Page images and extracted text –
=-=-=

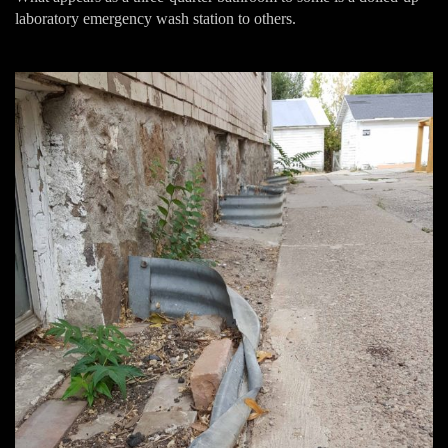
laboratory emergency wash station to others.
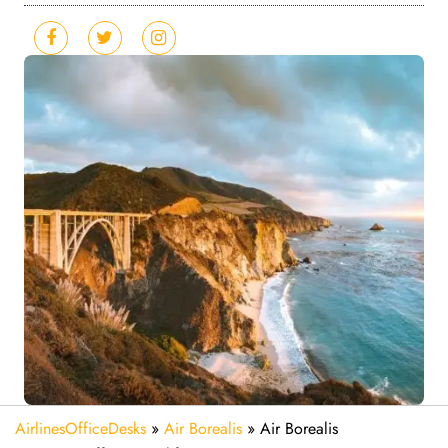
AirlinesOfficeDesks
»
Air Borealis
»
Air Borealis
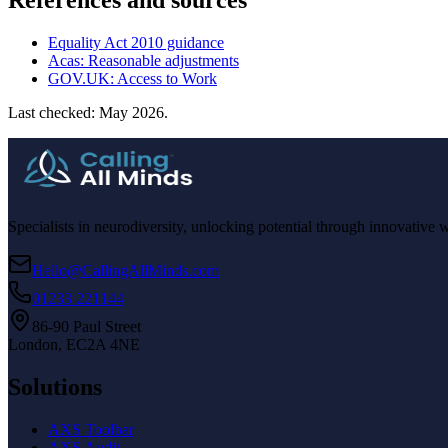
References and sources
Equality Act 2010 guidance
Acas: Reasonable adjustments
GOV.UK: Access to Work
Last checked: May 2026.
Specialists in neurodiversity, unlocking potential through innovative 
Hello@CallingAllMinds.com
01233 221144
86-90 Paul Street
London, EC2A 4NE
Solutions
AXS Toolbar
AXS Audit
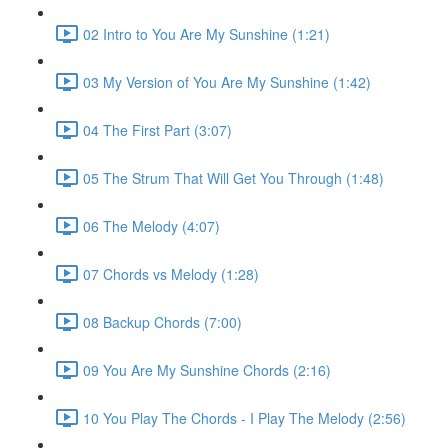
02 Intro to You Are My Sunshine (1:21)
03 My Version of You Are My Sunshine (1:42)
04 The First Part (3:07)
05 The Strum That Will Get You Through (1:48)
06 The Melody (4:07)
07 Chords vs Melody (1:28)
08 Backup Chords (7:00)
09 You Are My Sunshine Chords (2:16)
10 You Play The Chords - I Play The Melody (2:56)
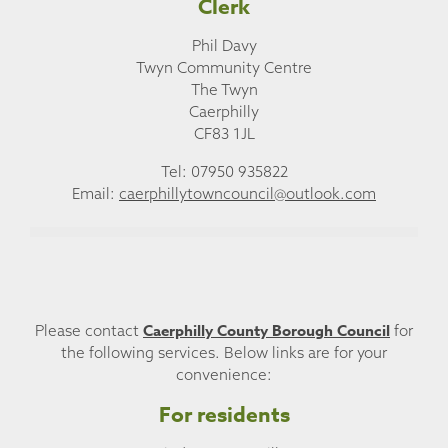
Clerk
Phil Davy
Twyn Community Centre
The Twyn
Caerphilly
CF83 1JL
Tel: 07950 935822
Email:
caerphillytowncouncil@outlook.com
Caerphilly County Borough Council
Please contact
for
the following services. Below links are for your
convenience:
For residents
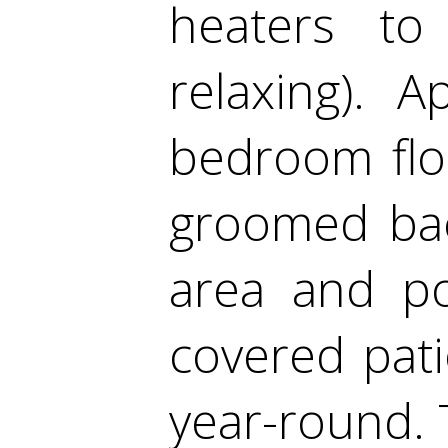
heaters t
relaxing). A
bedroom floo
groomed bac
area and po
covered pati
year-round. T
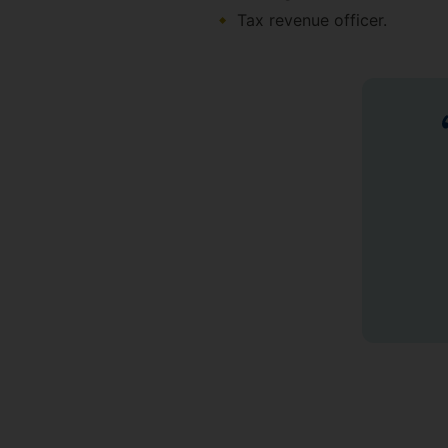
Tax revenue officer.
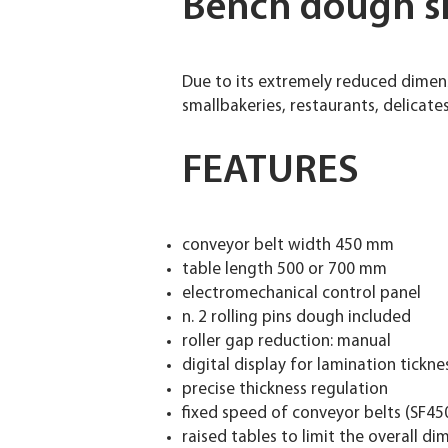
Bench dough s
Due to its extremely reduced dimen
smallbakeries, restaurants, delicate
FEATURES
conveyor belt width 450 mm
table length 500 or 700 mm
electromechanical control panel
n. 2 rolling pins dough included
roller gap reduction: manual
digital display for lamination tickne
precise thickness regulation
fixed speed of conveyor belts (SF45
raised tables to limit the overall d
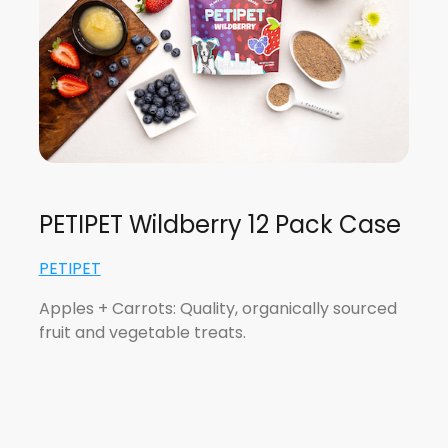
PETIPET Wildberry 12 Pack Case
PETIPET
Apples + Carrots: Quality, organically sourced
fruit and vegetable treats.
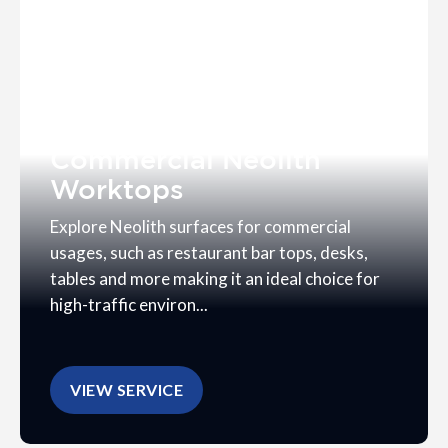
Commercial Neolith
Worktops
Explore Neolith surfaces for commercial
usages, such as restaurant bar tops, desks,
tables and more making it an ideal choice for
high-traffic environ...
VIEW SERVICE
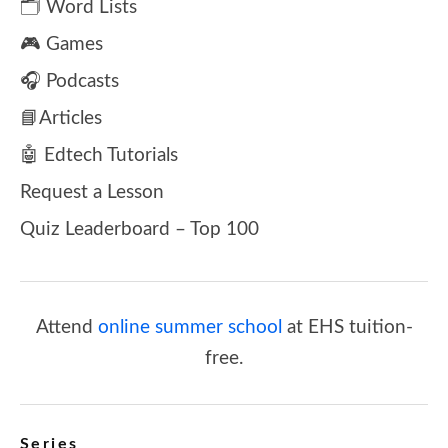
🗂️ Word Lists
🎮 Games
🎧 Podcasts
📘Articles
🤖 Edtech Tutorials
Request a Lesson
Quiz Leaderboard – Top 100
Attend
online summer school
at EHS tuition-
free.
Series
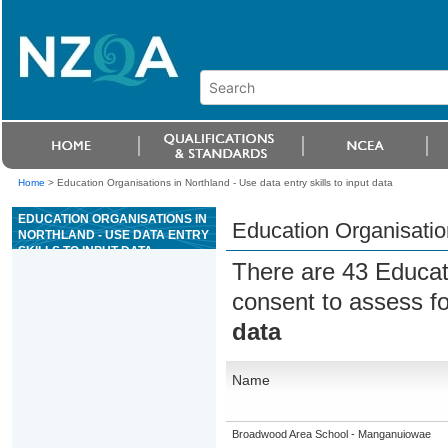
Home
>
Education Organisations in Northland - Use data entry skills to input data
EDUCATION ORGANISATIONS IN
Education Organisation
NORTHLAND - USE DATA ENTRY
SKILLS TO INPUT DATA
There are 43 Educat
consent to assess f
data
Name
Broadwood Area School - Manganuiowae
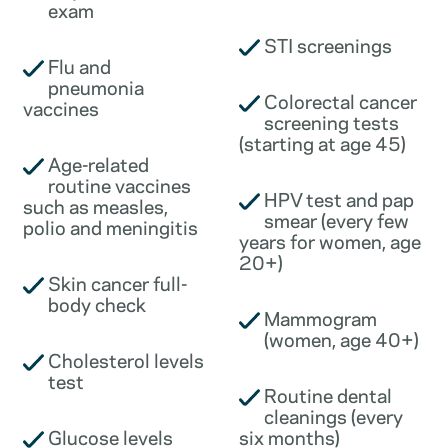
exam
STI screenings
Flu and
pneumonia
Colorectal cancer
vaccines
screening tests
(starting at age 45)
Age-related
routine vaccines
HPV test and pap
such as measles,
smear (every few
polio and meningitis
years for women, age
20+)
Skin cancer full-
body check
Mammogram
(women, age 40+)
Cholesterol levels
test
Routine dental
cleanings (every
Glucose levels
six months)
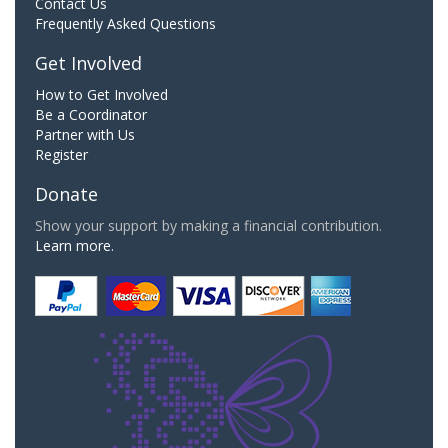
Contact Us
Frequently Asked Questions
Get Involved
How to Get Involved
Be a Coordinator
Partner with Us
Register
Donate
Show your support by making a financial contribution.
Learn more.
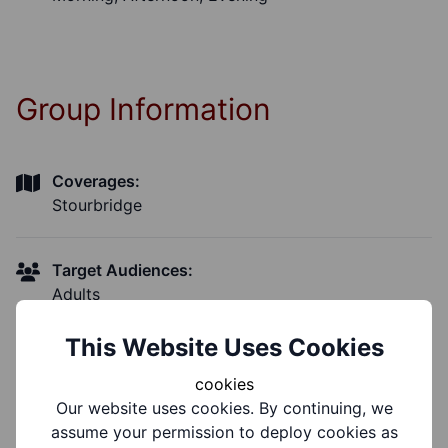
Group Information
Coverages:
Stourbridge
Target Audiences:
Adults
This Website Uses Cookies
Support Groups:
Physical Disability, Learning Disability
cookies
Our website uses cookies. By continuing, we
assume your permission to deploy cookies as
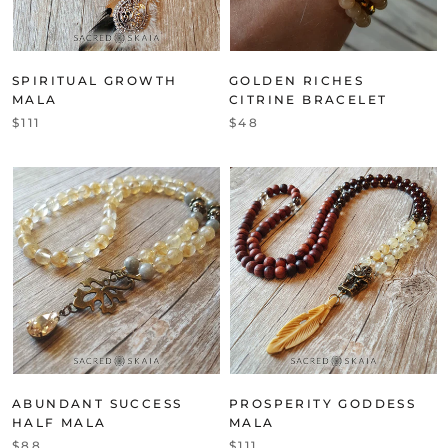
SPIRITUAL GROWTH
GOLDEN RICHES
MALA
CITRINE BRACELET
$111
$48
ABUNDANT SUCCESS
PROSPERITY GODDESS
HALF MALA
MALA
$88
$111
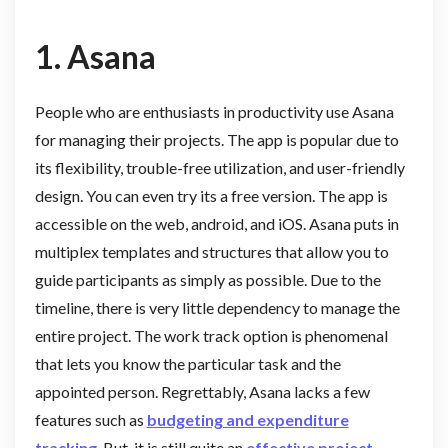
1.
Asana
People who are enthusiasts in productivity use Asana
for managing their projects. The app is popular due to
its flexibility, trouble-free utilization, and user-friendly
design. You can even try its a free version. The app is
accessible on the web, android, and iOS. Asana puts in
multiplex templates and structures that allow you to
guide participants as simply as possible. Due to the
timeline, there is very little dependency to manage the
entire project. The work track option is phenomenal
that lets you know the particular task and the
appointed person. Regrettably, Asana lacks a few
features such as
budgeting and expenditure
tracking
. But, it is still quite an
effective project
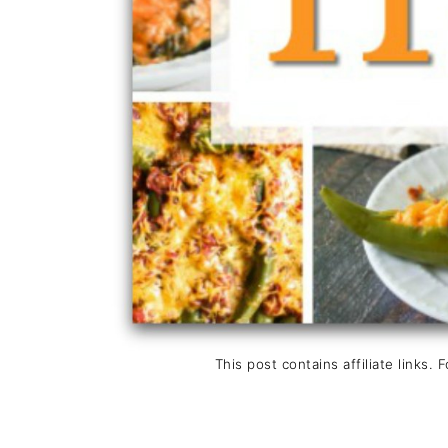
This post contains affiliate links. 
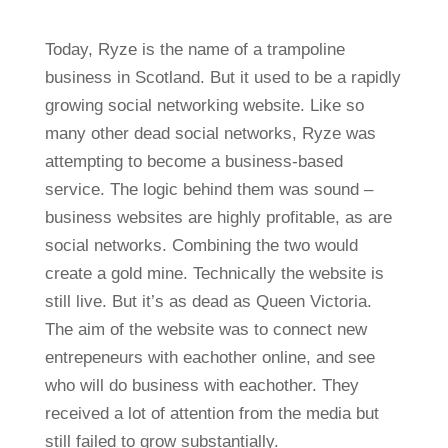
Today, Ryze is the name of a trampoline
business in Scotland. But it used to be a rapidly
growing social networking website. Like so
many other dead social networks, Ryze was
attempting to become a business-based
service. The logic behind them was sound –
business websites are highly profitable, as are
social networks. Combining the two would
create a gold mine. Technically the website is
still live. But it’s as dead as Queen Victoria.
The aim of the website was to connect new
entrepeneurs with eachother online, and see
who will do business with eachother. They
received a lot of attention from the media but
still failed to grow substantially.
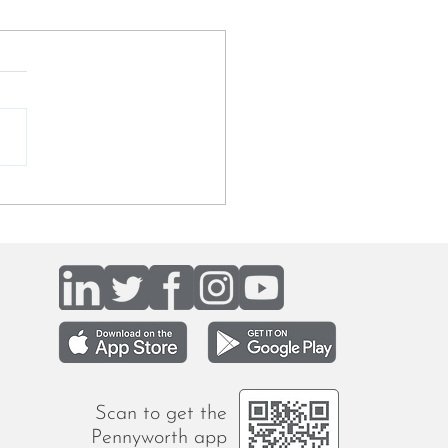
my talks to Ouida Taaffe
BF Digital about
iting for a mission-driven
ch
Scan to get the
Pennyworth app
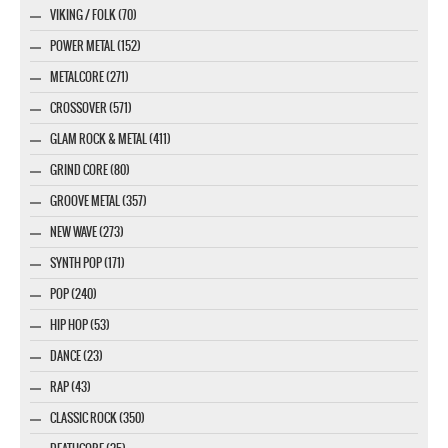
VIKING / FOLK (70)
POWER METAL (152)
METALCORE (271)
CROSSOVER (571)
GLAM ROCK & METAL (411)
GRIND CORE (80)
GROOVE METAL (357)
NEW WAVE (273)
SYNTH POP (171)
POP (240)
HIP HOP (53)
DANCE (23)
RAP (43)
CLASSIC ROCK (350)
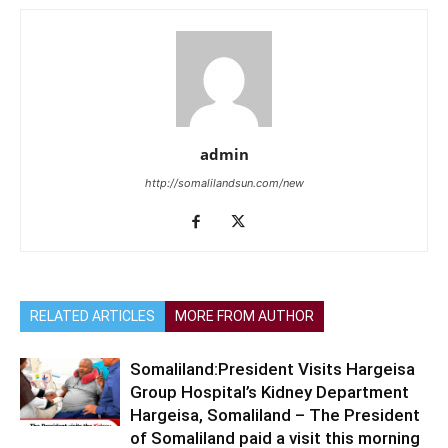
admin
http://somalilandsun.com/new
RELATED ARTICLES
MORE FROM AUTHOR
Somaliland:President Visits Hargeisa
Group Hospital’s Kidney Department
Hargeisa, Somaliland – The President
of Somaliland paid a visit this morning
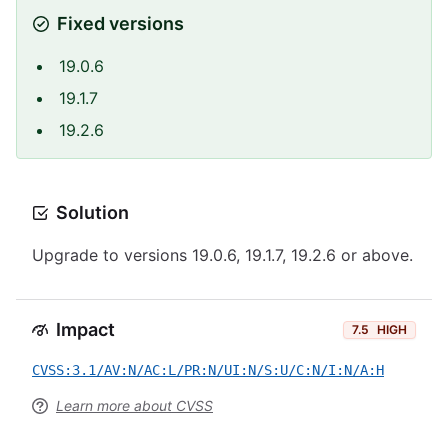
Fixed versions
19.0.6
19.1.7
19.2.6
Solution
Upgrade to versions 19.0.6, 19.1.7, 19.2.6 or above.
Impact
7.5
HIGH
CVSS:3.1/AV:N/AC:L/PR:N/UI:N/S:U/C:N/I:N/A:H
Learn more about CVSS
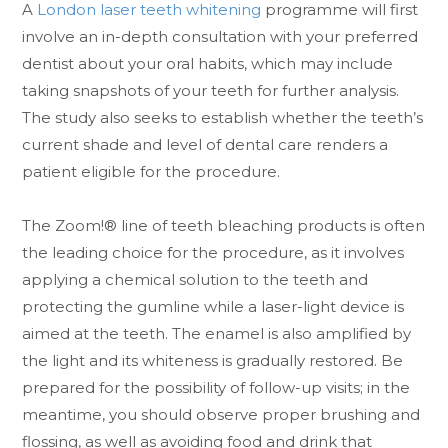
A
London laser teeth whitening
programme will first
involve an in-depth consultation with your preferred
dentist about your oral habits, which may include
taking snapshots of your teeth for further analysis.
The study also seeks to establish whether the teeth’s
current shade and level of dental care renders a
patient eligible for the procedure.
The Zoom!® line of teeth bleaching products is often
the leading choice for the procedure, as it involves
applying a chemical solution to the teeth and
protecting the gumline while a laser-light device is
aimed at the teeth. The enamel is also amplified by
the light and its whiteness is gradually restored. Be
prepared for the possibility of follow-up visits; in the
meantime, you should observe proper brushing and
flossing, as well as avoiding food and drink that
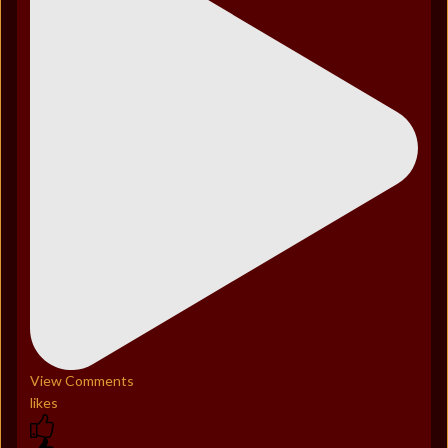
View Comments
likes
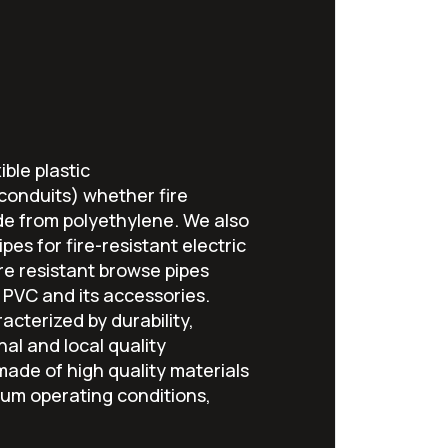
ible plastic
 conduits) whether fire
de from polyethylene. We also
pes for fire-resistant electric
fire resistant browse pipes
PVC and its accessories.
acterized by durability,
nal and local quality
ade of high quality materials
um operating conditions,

=-=-=

All of the data above should be transcribed verbatim, with pictures omitted.

Output below –
laboratory emergency wash station to others.
AirlinesOfficeDesks
»
Air Borealis
»
Air Borealis
References and sources
Equality Act 2010 guidance
Acas: Reasonable adjustments
GOV.UK: Access to Work
Last checked: May 2026.
Specialists in neurodiversity, unlocking potential through innovative 
Hello@CallingAllMinds.com
01233 221144
86-90 Paul Street
London, EC2A 4NE
Solutions
AXS Toolbar
AXS Audit
02 Intro to You Are My Sunshine (1:21)
03 My Version of You Are My Sunshine (1:42)
04 The First Part (3:07)
05 The Strum That Will Get You Through (1:48)
06 The Melody (4:07)
07 Chords vs Melody (1:28)
08 Backup Chords (7:00)
09 You Are My Sunshine Chords (2:16)
10 You Play The Chords - I Play The Melody (2:56)
Clerk
Phil Davy
Twyn Community Centre
The Twyn
Caerphilly
CF83 1JL
Tel: 07950 935822
Email:
caerphillytowncouncil@outlook.com
Caerphilly County Borough Council
Please contact
for
the following services. Below links are for your
convenience:
For residents
heaters t
relaxing). A
bedroom floo
groomed bac
area and po
covered pati
year-round. T
Tax revenue officer.
Bench dough s
Due to its extremely reduced dimen
smallbakeries, restaurants, delicate
FEATURES
conveyor belt width 450 mm
table length 500 or 700 mm
electromechanical control panel
n. 2 rolling pins dough included
roller gap reduction: manual
digital display for lamination tickne
precise thickness regulation
fixed speed of conveyor belts (SF45
raised tables to limit the overall d
PETIPET Wildberry 12 Pack Case
PETIPET
Apples + Carrots: Quality, organically sourced
fruit and vegetable treats.
Commercial Neolith
Worktops
Explore Neolith surfaces for commercial
usages, such as restaurant bar tops, desks,
tables and more making it an ideal choice for
high-traffic environ...
VIEW SERVICE
🗂️ Word Lists
🎮 Games
🎧 Podcasts
📘Articles
🤖 Edtech Tutorials
Request a Lesson
Quiz Leaderboard – Top 100
Attend
online summer school
at EHS tuition-
free.
Series
Home
>
Education Organisations in Northland - Use data entry skills to input data
EDUCATION ORGANISATIONS IN
Education Organisation
NORTHLAND - USE DATA ENTRY
SKILLS TO INPUT DATA
There are 43 Educat
consent to assess f
data
Name
Broadwood Area School - Manganuiowae
exam
STI screenings
Flu and
pneumonia
Colorectal cancer
vaccines
screening tests
(starting at age 45)
Age-related
routine vaccines
HPV test and pap
such as measles,
smear (every few
polio and meningitis
years for women, age
20+)
Skin cancer full-
body check
Mammogram
(women, age 40+)
Cholesterol levels
test
Routine dental
cleanings (every
Glucose levels
six months)
Contact Us
Frequently Asked Questions
Get Involved
How to Get Involved
Be a Coordinator
Partner with Us
Register
Donate
Show your support by making a financial contribution.
Learn more.
Group Information
Coverages:
Stourbridge
Target Audiences:
Adults
This Website Uses Cookies
Support Groups:
Physical Disability, Learning Disability
cookies
Our website uses cookies. By continuing, we
assume your permission to deploy cookies as
SPIRITUAL GROWTH
GOLDEN RICHES
MALA
CITRINE BRACELET
$111
$48
ABUNDANT SUCCESS
PROSPERITY GODDESS
HALF MALA
MALA
$88
$111
1.
Asana
People who are enthusiasts in productivity use Asana
for managing their projects. The app is popular due to
its flexibility, trouble-free utilization, and user-friendly
design. You can even try its a free version. The app is
accessible on the web, android, and iOS. Asana puts in
multiplex templates and structures that allow you to
guide participants as simply as possible. Due to the
timeline, there is very little dependency to manage the
entire project. The work track option is phenomenal
that lets you know the particular task and the
appointed person. Regrettably, Asana lacks a few
features such as
budgeting and expenditure
tracking
. But, it is still quite an
effective project
This post contains affiliate links. 
Today, Ryze is the name of a trampoline
business in Scotland. But it used to be a rapidly
growing social networking website. Like so
many other dead social networks, Ryze was
attempting to become a business-based
service. The logic behind them was sound –
business websites are highly profitable, as are
social networks. Combining the two would
create a gold mine. Technically the website is
still live. But it’s as dead as Queen Victoria.
The aim of the website was to connect new
entrepeneurs with eachother online, and see
who will do business with eachother. They
received a lot of attention from the media but
still failed to grow substantially.
my talks to Ouida Taaffe
BF Digital about
iting for a mission-driven
ch
Scan to get the
Pennyworth app
VIKING / FOLK (70)
POWER METAL (152)
METALCORE (271)
CROSSOVER (571)
GLAM ROCK & METAL (411)
GRIND CORE (80)
GROOVE METAL (357)
NEW WAVE (273)
SYNTH POP (171)
POP (240)
HIP HOP (53)
DANCE (23)
RAP (43)
CLASSIC ROCK (350)
admin
http://somalilandsun.com/new
RELATED ARTICLES
MORE FROM AUTHOR
Somaliland:President Visits Hargeisa
Group Hospital’s Kidney Department
Hargeisa, Somaliland – The President
of Somaliland paid a visit this morning
Fixed versions
19.0.6
19.1.7
19.2.6
Solution
Upgrade to versions 19.0.6, 19.1.7, 19.2.6 or above.
Impact
7.5
HIGH
CVSS:3.1/AV:N/AC:L/PR:N/UI:N/S:U/C:N/I:N/A:H
Learn more about CVSS
A
London laser teeth whitening
programme will first
involve an in-depth consultation with your preferred
dentist about your oral habits, which may include
taking snapshots of your teeth for further analysis.
The study also seeks to establish whether the teeth’s
current shade and level of dental care renders a
patient eligible for the procedure.
The Zoom!® line of teeth bleaching products is often
the leading choice for the procedure, as it involves
applying a chemical solution to the teeth and
protecting the gumline while a laser-light device is
aimed at the teeth. The enamel is also amplified by
the light and its whiteness is gradually restored. Be
prepared for the possibility of follow-up visits; in the
meantime, you should observe proper brushing and
flossing, as well as avoiding food and drink that
View Comments
likes
ible plastic
 conduits) whether fire
de from polyethylene. We also
pes for fire-resistant electric
fire resistant browse pipes
PVC and its accessories.
acterized by durability,
nal and local quality
ade of high quality materials
um operating conditions,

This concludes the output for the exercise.